I study them, they study me. My plaited cotton skirt covered in blue roses, the lace knee-highs making their way down my tensed muscles. The somewhat too transparent t-shirt. (This is the femme part of this text)
They have time to study me since my climbing up the stairs gives them that. I only have time to catch glimpses of them. In these glimpses I must make up my mind about them. Who they are, where they come from, where they are going and why they are going there.

When climbing these stairs I find I am on display. I try to make a room where I feel comfortable being displayed. A perfomance.
I try working my body up the stairs with force, I do not shun my gaze when those patting heels and the eyes of their bearers look at me. The situation make me as overt as I have ever been. There is no way I pass for ablebodied right now and there is indeed nothing I can do about it.

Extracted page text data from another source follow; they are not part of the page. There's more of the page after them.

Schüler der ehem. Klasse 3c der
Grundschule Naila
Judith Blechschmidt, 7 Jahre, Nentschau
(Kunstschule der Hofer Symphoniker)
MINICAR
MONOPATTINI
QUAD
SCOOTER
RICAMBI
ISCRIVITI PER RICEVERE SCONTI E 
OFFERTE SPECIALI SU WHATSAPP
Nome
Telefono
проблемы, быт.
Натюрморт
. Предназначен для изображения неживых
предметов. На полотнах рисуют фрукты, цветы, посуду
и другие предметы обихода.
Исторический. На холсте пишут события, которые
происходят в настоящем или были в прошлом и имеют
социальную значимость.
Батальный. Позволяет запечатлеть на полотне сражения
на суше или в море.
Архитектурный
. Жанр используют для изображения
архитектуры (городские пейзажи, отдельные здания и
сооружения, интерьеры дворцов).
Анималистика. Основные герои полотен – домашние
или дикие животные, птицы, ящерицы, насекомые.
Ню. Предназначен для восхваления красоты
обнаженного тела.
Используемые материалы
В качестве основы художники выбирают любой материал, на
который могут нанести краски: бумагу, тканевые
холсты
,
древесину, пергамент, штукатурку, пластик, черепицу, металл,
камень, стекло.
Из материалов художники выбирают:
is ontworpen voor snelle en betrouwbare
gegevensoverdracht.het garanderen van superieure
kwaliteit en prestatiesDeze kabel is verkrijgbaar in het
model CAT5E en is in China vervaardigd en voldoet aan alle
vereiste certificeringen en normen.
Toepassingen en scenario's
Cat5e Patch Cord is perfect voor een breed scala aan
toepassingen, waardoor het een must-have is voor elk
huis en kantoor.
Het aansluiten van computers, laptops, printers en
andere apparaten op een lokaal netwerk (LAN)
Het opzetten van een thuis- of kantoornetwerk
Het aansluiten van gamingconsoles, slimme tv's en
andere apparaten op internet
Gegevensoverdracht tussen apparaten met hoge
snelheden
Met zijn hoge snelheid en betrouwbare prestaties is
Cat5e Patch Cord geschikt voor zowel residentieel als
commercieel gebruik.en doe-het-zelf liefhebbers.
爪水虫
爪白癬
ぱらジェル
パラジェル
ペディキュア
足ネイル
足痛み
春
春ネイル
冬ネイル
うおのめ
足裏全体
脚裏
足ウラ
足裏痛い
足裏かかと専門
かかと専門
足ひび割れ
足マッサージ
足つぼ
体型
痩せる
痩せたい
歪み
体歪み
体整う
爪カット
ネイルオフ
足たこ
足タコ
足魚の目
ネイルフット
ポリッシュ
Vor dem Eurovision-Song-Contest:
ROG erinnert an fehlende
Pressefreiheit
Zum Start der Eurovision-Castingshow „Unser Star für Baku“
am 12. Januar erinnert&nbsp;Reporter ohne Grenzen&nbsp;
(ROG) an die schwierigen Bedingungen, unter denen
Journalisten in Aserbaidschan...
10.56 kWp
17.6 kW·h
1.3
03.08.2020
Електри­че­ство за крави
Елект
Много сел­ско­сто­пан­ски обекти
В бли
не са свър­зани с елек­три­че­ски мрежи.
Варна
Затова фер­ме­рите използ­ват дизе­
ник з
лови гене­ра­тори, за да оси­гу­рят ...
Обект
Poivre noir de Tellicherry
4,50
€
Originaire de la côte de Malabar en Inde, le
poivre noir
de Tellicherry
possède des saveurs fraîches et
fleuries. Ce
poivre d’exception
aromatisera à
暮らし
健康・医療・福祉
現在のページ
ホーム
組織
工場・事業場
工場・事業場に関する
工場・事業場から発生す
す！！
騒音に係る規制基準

Visability has a price, invisability an even higher one. If making everytime the elevators wont work and climbing is a fact a perfomance is the only way to remain true. Do it!
Remember: it is not the body that cripples a crip but its enviroment.

When I have climbed all the way up. I brush my hands on my skirt, draw a deep breath and enjoy the security of my walker again. (Mind you mountain climbing only works if someone is behind me carrying my walker.)
As always my head is held high, my back is a straight as it can be. I make my way through a crowd that will never known I just perfomed to save my life!

Now is the time when MacGuywer would have made a cableway for himself using an
old gum and his sholaces. Sadly I have none of his skills.
-From my soon to be finished monlouge "Jonathan!" on surving as a crip!